Hints. The gap heuristic and highest-label selection should win as V grows. Use a monotonic clock; warm up once.

Go

package main

import (
    "fmt"
    "math/rand"
    "time"
)

func bench() {
    for _, V := range []int{50, 100, 200} {
        mk := func() *PR {
            p := NewPR(V)
            for i := 0; i < V*V/4; i++ {
                a, b := rand.Intn(V), rand.Intn(V)
                if a != b { p.Add(a, b, rand.Intn(1000)+1) }
            }
            return p
        }
        p1 := mk()
        t0 := time.Now(); f1 := p1.MaxFlow(0, V-1); d1 := time.Since(t0)
        p2 := mk()
        t0 = time.Now(); f2 := p2.MaxFlowGap(0, V-1); d2 := time.Since(t0)
        p3 := mk()
        t0 = time.Now(); f3 := p3.MaxFlowHL(0, V-1); d3 := time.Since(t0)
        fmt.Printf("V=%d  FIFO=%v  gap=%v  HL=%v  (flows %d/%d/%d)\n", V, d1, d2, d3, f1, f2, f3)
    }
}
// note: different random graphs per variant, so flows differ; for equality, build once and clone.

Java

// Build one random graph, deep-copy capacities into three engines, time each.
// long start = System.nanoTime(); int f = engine.maxFlow(0, V-1); long ns = System.nanoTime()-start;
// System.out.printf("V=%d FIFO=%dms gap=%dms HL=%dms%n", V, ...);

Python

import random, time

def benchmark():
    for V in (40, 80, 160):
        agg = {}
        for _ in range(V*V//4):
            a, b = random.randrange(V), random.randrange(V)
            if a != b: agg[(a,b)] = agg.get((a,b),0) + random.randint(1, 1000)

        def build():
            p = PR(V)
            for (a,b),c in agg.items(): p.add(a,b,c)
            return p

        results = {}
        for name, fn in (("FIFO", "max_flow"), ("gap", "max_flow_gap"), ("HL", "max_flow_hl")):
            p = build()
            t0 = time.perf_counter()
            val = getattr(p, fn)(0, V-1)
            results[name] = (val, time.perf_counter() - t0)
        vals = {v for v,_ in results.values()}
        assert len(vals) == 1, results  # all variants agree
        line = "  ".join(f"{k}={t*1000:.1f}ms" for k,(v,t) in results.items())
        print(f"V={V}  flow={vals.pop()}  {line}")

# benchmark()
# Typical: gap and HL increasingly beat plain FIFO as V grows.

Expected observation. All three variants return the identical flow value (it is unique). Plain FIFO is the slowest; adding the gap heuristic gives a clear speedup; highest-label is fastest on dense graphs as V grows.

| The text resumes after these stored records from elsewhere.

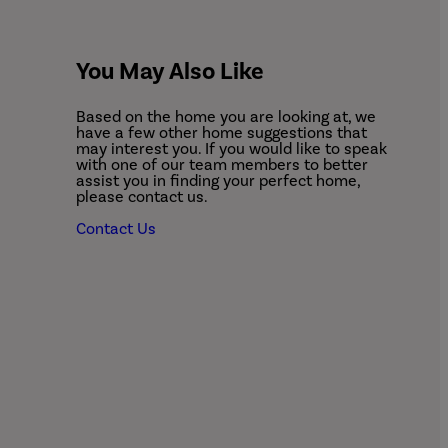
You May Also Like
Based on the home you are looking at, we
have a few other home suggestions that
may interest you. If you would like to speak
with one of our team members to better
assist you in finding your perfect home,
please contact us.
Contact Us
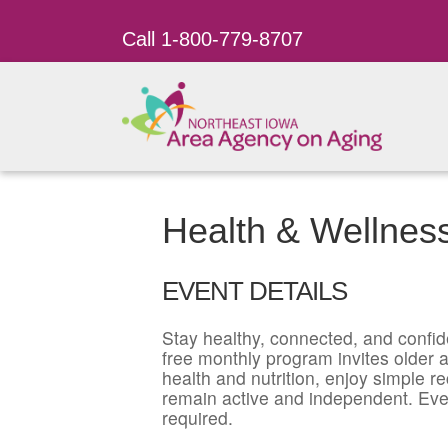
Call 1-800-779-8707
Health & Wellness
EVENT DETAILS
Stay healthy, connected, and confid
free monthly program invites older ad
health and nutrition, enjoy simple r
remain active and independent. Eve
required.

The gap between them widens with size — exactly what the O(V³) vs O(V²√E) analysis predicts.


Summary of Tasks

# Task Key idea
B1 Tiny max flow FIFO core
B2 CLRS network parallel edges
B3 Confirm valid flow zero excess at end
B4 Zero-flow detection unreachable sink
B5 Bottleneck edge min edge dominates
I1 Min-cut recovery residual BFS from s
I2 Bipartite matching unit-capacity reduction
I3 Gap heuristic count[height] + band lift
I4 Vertex capacities node splitting
I5 Edge-disjoint paths unit caps (Menger)
A1 Highest-label + gap buckets by height
A2 Project selection max-weight closure via min-cut
A3 Multi-source/sink super-source / super-sink
A4 Vertex-disjoint paths node split + unit caps
A5 Fuzz harness Edmonds-Karp oracle
Bench Variant comparison FIFO vs gap vs highest-label

Work them in order; each builds on the previous core. By A5 you will have a self-validating push-relabel you can trust in contests and production alike.